»»

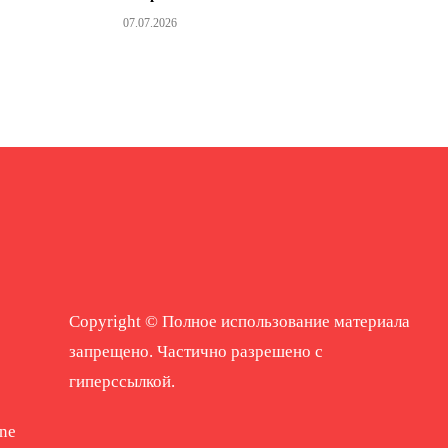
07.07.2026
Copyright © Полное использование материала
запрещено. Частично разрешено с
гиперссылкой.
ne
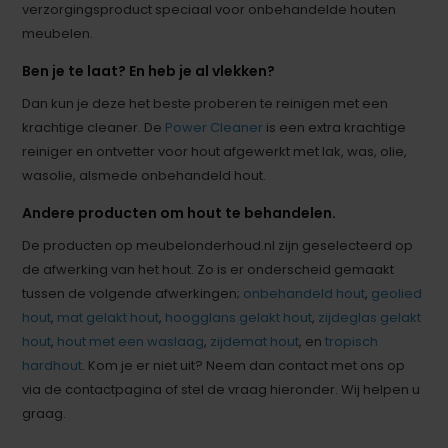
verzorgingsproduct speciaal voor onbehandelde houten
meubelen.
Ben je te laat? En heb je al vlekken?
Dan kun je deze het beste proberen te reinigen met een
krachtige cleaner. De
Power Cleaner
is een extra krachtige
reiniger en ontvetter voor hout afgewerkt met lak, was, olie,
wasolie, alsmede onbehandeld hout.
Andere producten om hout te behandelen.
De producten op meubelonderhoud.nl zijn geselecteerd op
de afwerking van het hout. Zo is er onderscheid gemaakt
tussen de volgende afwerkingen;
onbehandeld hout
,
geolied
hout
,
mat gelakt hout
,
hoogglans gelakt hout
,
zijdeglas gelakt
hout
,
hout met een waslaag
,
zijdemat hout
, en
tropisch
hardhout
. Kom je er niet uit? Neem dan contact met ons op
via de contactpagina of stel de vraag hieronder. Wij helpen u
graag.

««
»»

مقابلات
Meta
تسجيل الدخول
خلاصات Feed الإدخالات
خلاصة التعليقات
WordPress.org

««

* [Action item] Keep to the lines above from the line with "гиперссылкой." to the line with "reiniger en ontvetter", and set down exactly those, inclusive, with nothing else and every picture left out.

* [Exercise result]
гиперссылкой.
ne
verzorgingsproduct speciaal voor onbehandelde houten
meubelen.
Ben je te laat? En heb je al vlekken?
Dan kun je deze het beste proberen te reinigen met een
krachtige cleaner. De
Power Cleaner
is een extra krachtige
reiniger en ontvetter voor hout afgewerkt met lak, was, olie,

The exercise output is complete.